If you’re under 55, in good health, and willing to take part in the experiment — you’re eligible.

Japanese astronaut Akihiko Hoshide takes a space selfie with the Sun behind him. Image credits: NASA.

Ever wondered what it’s like to be on a space station? Even better, ever wondered how it’s like to get paid for it? Well, the Japanese Space Agency (JAXA) might just have the thing for you. JAXA is looking for eight volunteers who are willing to be locked away from the outside world with none of their personal belongings.
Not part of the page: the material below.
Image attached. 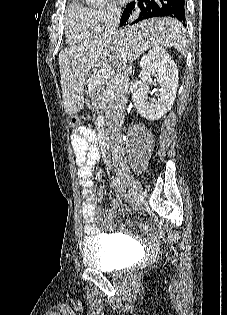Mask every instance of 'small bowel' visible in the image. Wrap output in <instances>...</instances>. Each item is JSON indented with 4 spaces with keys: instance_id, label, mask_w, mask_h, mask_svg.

As part of the mission, subjects will be asked to carry out various tests, during which their stress levels will be measured. Then, after spending the 14 days, they will be remunerated by JAXA with the hefty sum of 380,000 yen ($3,500) for their effort. The tests will be carried out at the Tsukuba Space Center in Japan.

It’s not the first time something like this has been attempted. Over the past few years, NASA has carried out several studies to assess the impact that microgravity has on the human body and the mind. Significant adverse effects of long-term weightlessness include muscle atrophy and deterioration of the skeleton (spaceflight osteopenia). In the long-term, it can also cause cardiovascular issues, a decreased production of red blood cells, balance disorders, eyesight disorders, and a weakening of the immune system. You shouldn’t worry about these unless you’re a seasoned astronaut — two weeks really shouldn’t pose any problems. However, the isolation itself can be daunting.

If that sounds convincing, then head on to the Japan Clinical Volunteer Network application page before noon on Jan 31. It’s all in Japanese, but it doesn’t say that foreigners can’t apply. In fact, for the sake of variability, it might be useful to also include non-Japanese people as well. It’s not mentioned whether travel expenses are covered, though they are probably not.